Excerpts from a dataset

--*--

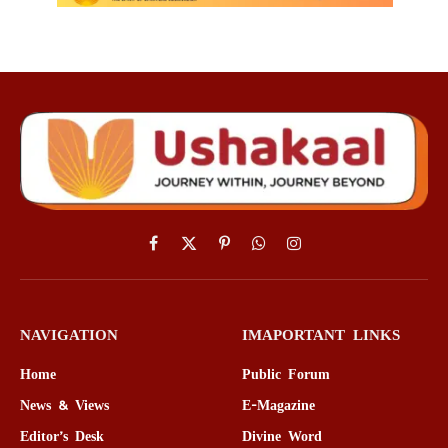
Facebook
X
Pinterest
WhatsApp
Instagram
(Twitter)
NAVIGATION
IMAPORTANT LINKS
Home
Public Forum
News & Views
E-Magazine
Editor’s Desk
Divine Word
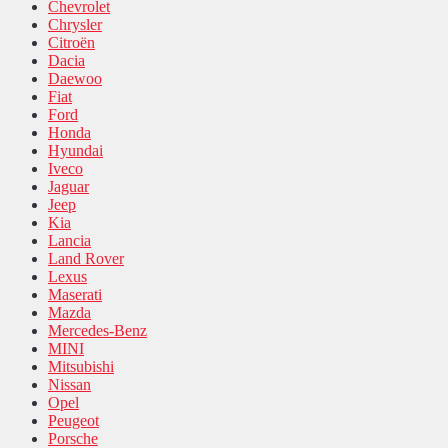
Chevrolet
Chrysler
Citroën
Dacia
Daewoo
Fiat
Ford
Honda
Hyundai
Iveco
Jaguar
Jeep
Kia
Lancia
Land Rover
Lexus
Maserati
Mazda
Mercedes-Benz
MINI
Mitsubishi
Nissan
Opel
Peugeot
Porsche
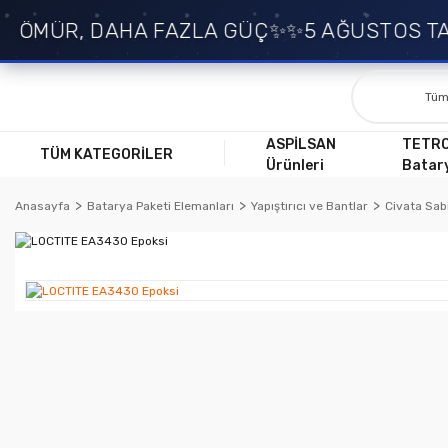
 ÖMÜR, DAHA FAZLA GÜÇ✨
✨5 AĞUSTOS TAR
ASPİLSAN
TETR
TÜM KATEGORİLER
Ürünleri
Batary
Anasayfa
Batarya Paketi Elemanları
Yapıştırıcı ve Bantlar
Civata Sabi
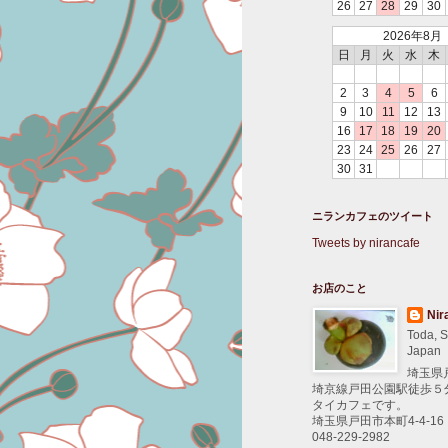
26
27
28
29
30
2026年8月
日
月
火
水
木
2
3
4
5
6
9
10
11
12
13
16
17
18
19
20
23
24
25
26
27
30
31
ニランカフェのツイート
Tweets by nirancafe
お店のこと
Nir
Toda, S
Japan
埼玉県
埼京線戸田公園駅徒歩５
タイカフェです。
埼玉県戸田市本町4-4-16
048-229-2982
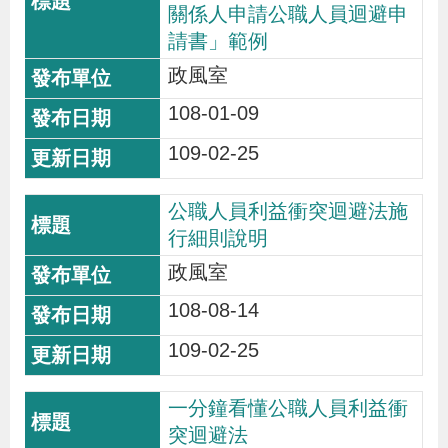
關係人申請公職人員迴避申
請書」範例
政風室
108-01-09
109-02-25
公職人員利益衝突迴避法施
行細則說明
政風室
108-08-14
109-02-25
一分鐘看懂公職人員利益衝
突迴避法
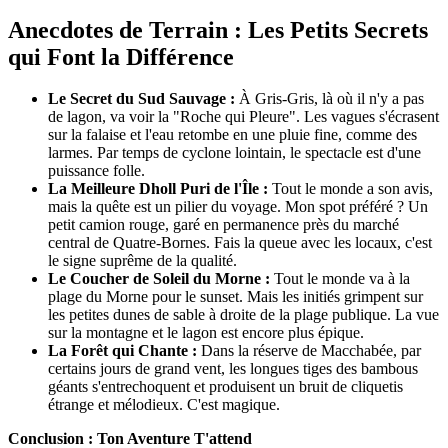
Anecdotes de Terrain : Les Petits Secrets
qui Font la Différence
Le Secret du Sud Sauvage :
À Gris-Gris, là où il n'y a pas
de lagon, va voir la "Roche qui Pleure". Les vagues s'écrasent
sur la falaise et l'eau retombe en une pluie fine, comme des
larmes. Par temps de cyclone lointain, le spectacle est d'une
puissance folle.
La Meilleure Dholl Puri de l'Île :
Tout le monde a son avis,
mais la quête est un pilier du voyage. Mon spot préféré ? Un
petit camion rouge, garé en permanence près du marché
central de Quatre-Bornes. Fais la queue avec les locaux, c'est
le signe suprême de la qualité.
Le Coucher de Soleil du Morne :
Tout le monde va à la
plage du Morne pour le sunset. Mais les initiés grimpent sur
les petites dunes de sable à droite de la plage publique. La vue
sur la montagne et le lagon est encore plus épique.
La Forêt qui Chante :
Dans la réserve de Macchabée, par
certains jours de grand vent, les longues tiges des bambous
géants s'entrechoquent et produisent un bruit de cliquetis
étrange et mélodieux. C'est magique.
Conclusion : Ton Aventure T'attend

--*--

DESCRIPTION OF THE TASK -> Every line with "monde" in it should be copied from the entries above.

WRITTEN RESPONSE ->
Tout le monde a son avis,
Tout le monde va à la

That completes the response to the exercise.